Ma il 2022 non è stato segnato solo dal (primo) funerale e dal (secondo) matrimonio. L’Alfa e L’Omega di quest’annata eccitante e dolorosa è stato senza dubbio San Valentino.

Il Valentine Fest e il Premio San Valentino – ideati e improvvisati nel 2022 – hanno rappresentato la mia più grande sfida come direttore dell’Istess e al tempo stesso il compimento di un percorso iniziato quindici anni fa, con il festival StraValentino e poi il romanzo Il segreto del Santo innamorato.

Un’esperienza pazzesca, anche perché – a differenza del Film Festival – totalmente sperimentale. Difficile dire quanto è stato importante. Il videoclip di Flower of Midnight di Marialuna Cipolla è stata la perfetta sintesi di tutto il progetto. La canzone Santo Valentino scritta da Marialuna da un mio testo, a sua volta traduzione di una ballata medievale polacca rintracciata da Beata, e poi prodotta da David Riondino e messa in immagini da Gabriella Compagnone, è stata l’apoteosi.

In mezzo c’è stato l’incontro con Daniele Mencarelli – il più grande incontro letterario che ho fatto dai tempi di Enrico Brizzi (e curiosamente entrambi sono miei coetanei). Il ritorno di Alessandro D’Alatri, la “riconciliazione” con lo storico Edoardo D’Angelo (con cui in verità non ho mai litigato, ma che in molti hanno cercato di mettermi contro), il dossier su Medioevo, e soprattutto la statua di Paolo Consorti (contestatissima – con gente che ha minacciato di scrivere al Vescovo, e poi il Vescovo che – quando l’ha vista – se ne è innamorato), il TgSuite, il numero speciale di “Adesso” distribuito a tutti e la pubblicazione (in proprio – visto che è stato rifiutato da tutti gli editori) di Valentino e la maledizione della Dea Vacante.

E quel sofferto logo, realizzato da Valentino Maltese nel 2019 per il libro Sulle tracce di Valentino, ispirato alla Rosa di San Valentino creata da Paola Boscaini a Bussolengo, a sua volta ispirata alla copertina del mio romanzo Valentino. Il segreto del Santo innamorato. Quel logo rimasto reietto e dimenticato per tre anni finalmente nel 2022 è diventato un logo, finendo ovunque: dalle felpe, le magliette e i braccialetti fino alla copertina di “Adesso” e di Valentino 2, dalla bellissima Medaglia che ho fatto coniare fino alla fedi di nozze che qualcuno ci ha già felicemente copiato.

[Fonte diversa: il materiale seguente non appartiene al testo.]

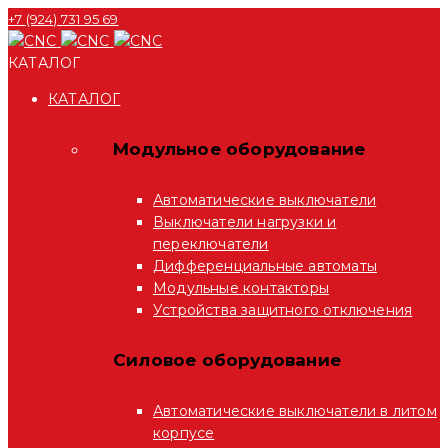
+7 (924) 731 95 69
КАТАЛОГ
КАТАЛОГ
Модульное оборудование
Автоматические выключатели
Выключатели нагрузки и
переключатели
Дифференциальные автоматы
Модульные контакторы
Устройства защитного отключения
Силовое оборудование
Автоматические выключатели в литом
корпусе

Come “StraValentino”, il Valentine Fest voleva essere una provocazione, voleva dimostrare quanto si possa fare con la figura di San Valentino.

Purtroppo la grande eccitazione e soddisfazione dell’inverno, si è trasformata della grande delusione dell’autunno. Iniziata proprio alla vigilia della morte di mamma, e culminata prima di Natale, con la mia esclusione dal Comitato Scientifico costituito proprio per fare – a livello diocesano e cittadino – quello che io ho cercato di fare, da solo, per tanti anni. Un boccone amarissimo, che getta un’ombra pesante sul mio lavoro e sul mio impegno ponendo molti interrogativi sul futuro.

E’ stato un anno di grandi soddisfazioni personali, anche e soprattutto sul fronte giornalistico. L’anno in cui le collaborazioni con l’Osservatore Romano e (soprattutto) Avvenire da episodiche sono diventate ricorrenti, l’anno di due lunghissimi servizi su Medioevo: il primo proprio su san Valentino, a febbraio, e il secondo sugli scritti di Francesco d’Assisi, a ottobre.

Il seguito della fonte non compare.